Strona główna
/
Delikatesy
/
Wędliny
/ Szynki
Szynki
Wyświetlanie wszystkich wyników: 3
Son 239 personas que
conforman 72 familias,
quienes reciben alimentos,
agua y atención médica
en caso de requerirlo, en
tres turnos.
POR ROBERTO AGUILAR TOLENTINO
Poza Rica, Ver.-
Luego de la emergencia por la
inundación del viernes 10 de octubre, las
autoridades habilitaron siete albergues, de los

━━━━━━━━━━━━━━━━━━━━━━━━━━━━━━

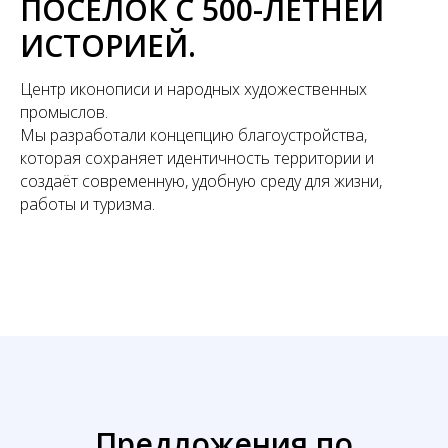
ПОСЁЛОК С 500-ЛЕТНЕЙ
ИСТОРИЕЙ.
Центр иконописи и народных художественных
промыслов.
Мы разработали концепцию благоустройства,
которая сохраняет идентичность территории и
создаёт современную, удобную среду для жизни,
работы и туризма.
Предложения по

━━━━━━━━━━━━━━━━━━━━━━━━━━━━━━

◆ **What this task involves**: Give back, word for word, only the lines above from the line holding "tres turnos." to the line holding "autoridades habilitaron siete", both included.

◆ **Solution for this problem**:
tres turnos.
POR ROBERTO AGUILAR TOLENTINO
Poza Rica, Ver.-
Luego de la emergencia por la
inundación del viernes 10 de octubre, las
autoridades habilitaron siete albergues, de los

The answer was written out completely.